The minimum wage: from labour costs to living standards. Comparing France, Germany and the UK

By Odile Chagny, IRES, Sabine Le BayonCatherine Mathieu, Henri Sterdyniak, OFCE

Most developed countries now have a minimum wage, including 22 of the 28 EU countries. France has long stood out for its relatively high minimum wage, the SMIC. But in 1999, the United Kingdom introduced a minimum wage, and the British government’s goal is to raise this level to 60% of the median wage by 2020, which would bring it to the level of France’s SMIC and among the highest-ranking countries in the OECD. More recently, in 2015, Germany also introduced a minimum wage.

Note that gross pay is a legal concept. What matters from an economic point of view is the cost of labour for a firm as well as the disposable income (including benefits and taxes) of a household in which employees earn the minimum wage.

In OFCE Policy Brief no. 34 we present a comparison of the minimum wages in force in 2017 in these three countries, using standard cases, from the viewpoint first of the cost of labour and then with respect to employees’ standard of living.
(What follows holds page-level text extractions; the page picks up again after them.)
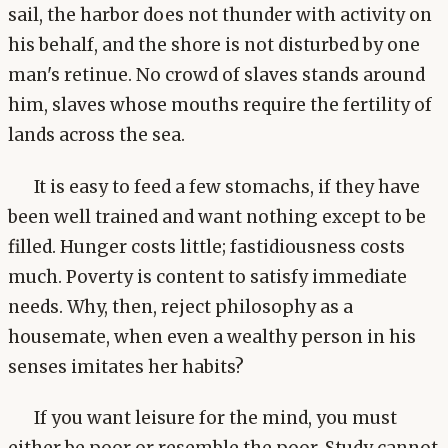
sail, the harbor does not thunder with activity on
his behalf, and the shore is not disturbed by one
man's retinue. No crowd of slaves stands around
him, slaves whose mouths require the fertility of
lands across the sea.
It is easy to feed a few stomachs, if they have
been well trained and want nothing except to be
filled. Hunger costs little; fastidiousness costs
much. Poverty is content to satisfy immediate
needs. Why, then, reject philosophy as a
housemate, when even a wealthy person in his
senses imitates her habits?
If you want leisure for the mind, you must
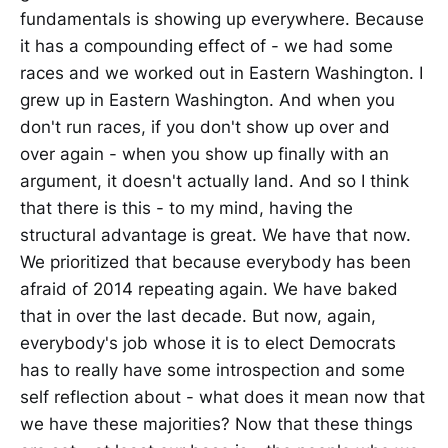
fundamentals is showing up everywhere. Because
it has a compounding effect of - we had some
races and we worked out in Eastern Washington. I
grew up in Eastern Washington. And when you
don't run races, if you don't show up over and
over again - when you show up finally with an
argument, it doesn't actually land. And so I think
that there is this - to my mind, having the
structural advantage is great. We have that now.
We prioritized that because everybody has been
afraid of 2014 repeating again. We have baked
that in over the last decade. But now, again,
everybody's job whose it is to elect Democrats
has to really have some introspection and some
self reflection about - what does it mean now that
we have these majorities? Now that these things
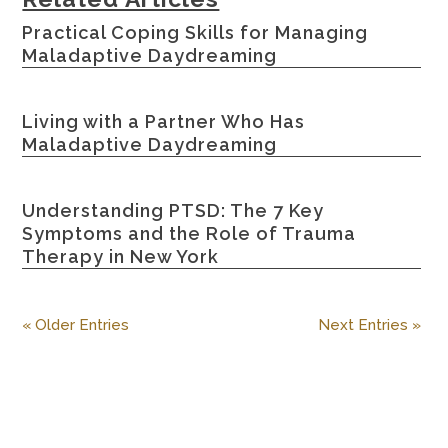
Practical Coping Skills for Managing
Maladaptive Daydreaming
Living with a Partner Who Has
Maladaptive Daydreaming
Understanding PTSD: The 7 Key
Symptoms and the Role of Trauma
Therapy in New York
« Older Entries
Next Entries »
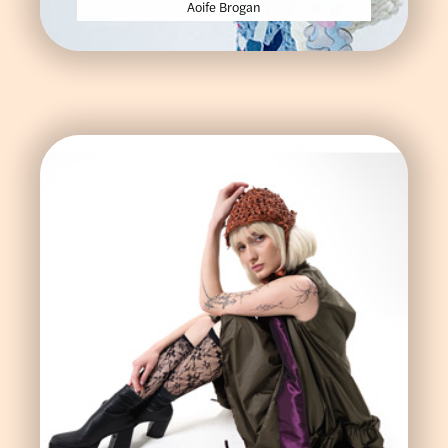
Aoife Brogan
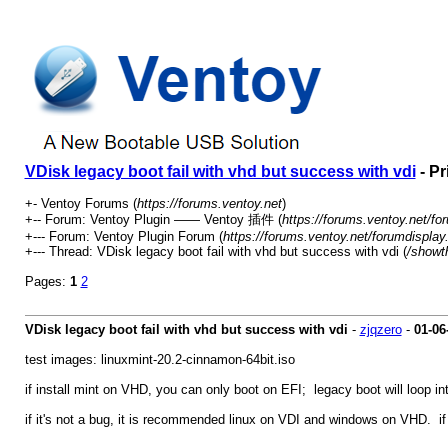
VDisk legacy boot fail with vhd but success with vdi
- Pr
+- Ventoy Forums (
https://forums.ventoy.net
)
+-- Forum: Ventoy Plugin —— Ventoy 插件 (
https://forums.ventoy.net/fo
+--- Forum: Ventoy Plugin Forum (
https://forums.ventoy.net/forumdisplay
+--- Thread: VDisk legacy boot fail with vhd but success with vdi (
/showt
Pages:
1
2
VDisk legacy boot fail with vhd but success with vdi
-
zjqzero
-
01-06
test images: linuxmint-20.2-cinnamon-64bit.iso
if install mint on VHD, you can only boot on EFI; legacy boot will loop int
if it's not a bug, it is recommended linux on VDI and windows on VHD. i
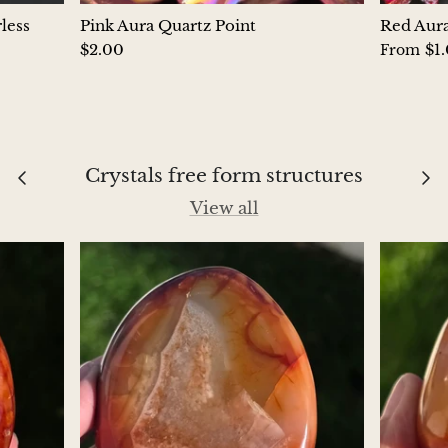
Petrified Wood
less
Pink Aura Quartz Point
Red Aura
$2.00
$1
From
Lepidolite
Libethenite
Lizardite
Crystals free form structures
Magnesite
View all
Malachite
Zebra Marble
Meteorites
Moldavite
Mookaite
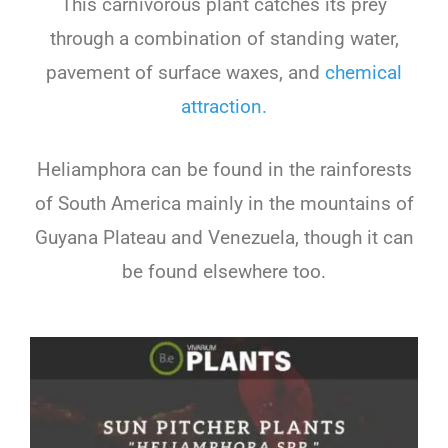
This carnivorous plant catches its prey
through a combination of standing water,
pavement of surface waxes, and
chemical
attraction.
Heliamphora can be found in the rainforests
of South America mainly in the mountains of
Guyana Plateau and Venezuela, though it can
be found elsewhere too.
It appears that the cost of labour is slightly higher in Germany than in France, and much more so than in the United Kingdom, and that the reforms announced in France for 2019 (reducing contributions) will strengthen France’s competitive advantage vis-à-vis Germany. The cost of labour at the minimum wage is therefore not particularly high in France (Table).

Tabe_post_ENG

With regard to disposable income, a comparison of different arrangements for working time and family situations highlights different logics in the three countries. In Germany, the underlying rationale is to protect families from poverty, regardless of the parents’ working situation. In France, in contrast, a family with two children has to have two people working full-time at the SMIC to escape poverty, as the tax-benefit system seeks to encourage women’s integration into the labour market. France is thus the only one of the three countries where a mono-active family with two children, one of whose parents works full-time at the minimum wage, falls below the monetary poverty line (Figure).

Graphe_post23-3_ENGFrom the point of view of the relative position of minimum wage earners in relation to the general population, our study highlights the rather favourable situation of the United Kingdom. The living standard there is comparatively high: all the families considered in our typical cases have a standard of living above the poverty line, on the order of 30% higher for a family where both parents work full-time at the minimum wage. The gain from taking up a job is, as in France, high, while it is low in Germany in all the configurations.

Finally, our analysis is contributing to the debate about the establishment of a Europe-wide minimum wage. A policy to harmonize the minimum wage in Europe, as this is conceived by the European Federation of Trade Unions and supported by France, cannot be thought of solely in terms of labour income, but also needs to take into account the goals targeted in terms of living standards, especially for families.